Partisan N°234 - Janvier 2010

Interview

Partisan : Cette occupation est différente des occupations CGT démarrées le 12 octobre. Pourquoi avoir choisi un centre des impôts ?

Lorsque commence le mouvement d’occupation, la direction du collectif décide de tenir une assemblée générale et propose l’alternative suivante : soit rejoindre les piquets CGT, soit mener nous-mêmes une occupation sur Vitry. Malgré le risque d’isolement, l’AG se décide sur cette deuxième option.
Nous avons ensuite dû choisir un lieu symbolique de l’exploitation des sans-papiers.

Comme il n’y avait pas d’entreprise, à proximité, salariant plusieurs membres du collectif, nous avons ciblé l’hôtel des finances.

Comment la CGT a-t-elle perçu cette occupation ?

Notre premier contact a été avec l’UL. Son représentant est venu ; il a expliqué aux occupants que la CGT ne concevait la lutte que dans le cadre de l’entreprise. Il a dit qu’il préviendrait néanmoins les bases CGT de la ville, puis il est parti. Il était resté 5 minutes. Pendant plusieurs semaines, il n’y aura plus aucune relation.
Notre relation avec Montreuil va finir aussi en queue de poisson. Quelques jours après l’occupation, nous y sommes allés, à une petite délégation, pour assister avec les autres délégués de site au compte-rendu des rencontres avec les ministères. Des militants nous bloqueront l’entrée avec comme argument, entre autres, qu’on n’occupait pas une entreprise ou un bâtiment patronal et qu’ils étaient contre toute autre forme d’occupation.
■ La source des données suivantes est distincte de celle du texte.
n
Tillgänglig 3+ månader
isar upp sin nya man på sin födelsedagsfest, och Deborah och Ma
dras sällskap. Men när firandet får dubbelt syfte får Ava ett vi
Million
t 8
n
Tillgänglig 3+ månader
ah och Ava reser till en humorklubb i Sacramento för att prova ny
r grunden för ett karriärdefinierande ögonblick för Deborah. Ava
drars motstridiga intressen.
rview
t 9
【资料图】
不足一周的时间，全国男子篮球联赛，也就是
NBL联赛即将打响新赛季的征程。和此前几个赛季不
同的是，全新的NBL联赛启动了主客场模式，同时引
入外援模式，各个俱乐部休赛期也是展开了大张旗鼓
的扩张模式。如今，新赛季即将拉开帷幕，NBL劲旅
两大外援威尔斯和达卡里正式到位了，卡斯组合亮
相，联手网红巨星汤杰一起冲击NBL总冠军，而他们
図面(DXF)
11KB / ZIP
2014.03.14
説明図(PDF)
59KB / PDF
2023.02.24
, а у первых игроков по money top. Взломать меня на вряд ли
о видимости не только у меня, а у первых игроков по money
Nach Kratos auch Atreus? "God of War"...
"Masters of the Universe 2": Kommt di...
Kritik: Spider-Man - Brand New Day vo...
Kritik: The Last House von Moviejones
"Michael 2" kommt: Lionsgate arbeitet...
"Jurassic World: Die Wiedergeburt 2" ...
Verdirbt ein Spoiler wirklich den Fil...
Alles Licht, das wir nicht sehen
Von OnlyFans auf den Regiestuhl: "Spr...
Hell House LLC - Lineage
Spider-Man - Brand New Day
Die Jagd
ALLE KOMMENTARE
Comment analyser ce refus ?

Il y a la volonté de mettre à l’écart les collectifs de ville. Cette pratique s’exerce aussi contre la CSP75 qui a eu beau remplir certaines manifs CGT, comme la journée pour le travail décent, le 7 octobre, jamais la parole ne lui a été donnée. La CGT se bat pour être l’interlocuteur principal, voire le seul, face au gouvernement. Cela veut dire court-circuiter les collectif de sans-papiers, les vider de leurs membres. Et le terrain sur lequel la CGT se sent fort, c’est l’entreprise. Un terrain difficilement accessible pour des collectifs de ville. Sa direction va donc défendre, jusqu’à l’absurde, que la seule façon de lutter pour des travailleurs, c’est de faire grève. C’est faux, mais c’est en plus méconnaître toutes les mobilisations qui ne peuvent simplement prendre le patron pour cible, comme par exemple les luttes de mal-logés.

Est-ce que le refus de s’attaquer à l’Etat n’est pas aussi le résultat de la ligne générale confédérale qui vise au partenariat avec celui-ci ?

Tout à fait. La CGT veut être l’interlocuteur responsable que le gouvernement vient voir quand il a une soi-disant réforme à mener. C’est la recherche de l’institutionnalisation. Il faut voir aussi que c’est cohérent avec le financement de l’appareil, pour plus de la moitié alimenté par l’Etat ou par les grandes entreprises. On ne mord pas la main qui nourrit.
Est-ce qu’il s’agit aussi d’une divergence avec les sans-papiers qui occupent des entreprises ? Non bien sûr. On ne se sent pas plus radicaux parce qu’on occupe un rottoir devant les Impôts. Simplement il faut tenir les deux bouts de l’exploitation des travailleurs sans-papiers : les patrons exploiteurs d’un coté et, de l’autre, l’Etat qui organise et qui en bénéficie. D’ailleurs notre action est bien comprise par les sans-papiers des piquets CGT. Certains viennent nous voir et discutent. Nous l’expliquons aussi par tract dans les manifs sur Paris. Nous venons d’ailleurs d’apprendre qu’une initiative comme la nôtre a été menée par le Collectif des Alpes Maritimes, construit par l’UD CGT 06. Nous verrons bien comment la direction à Montreuil va se positionner et considérer l’action de cette UD.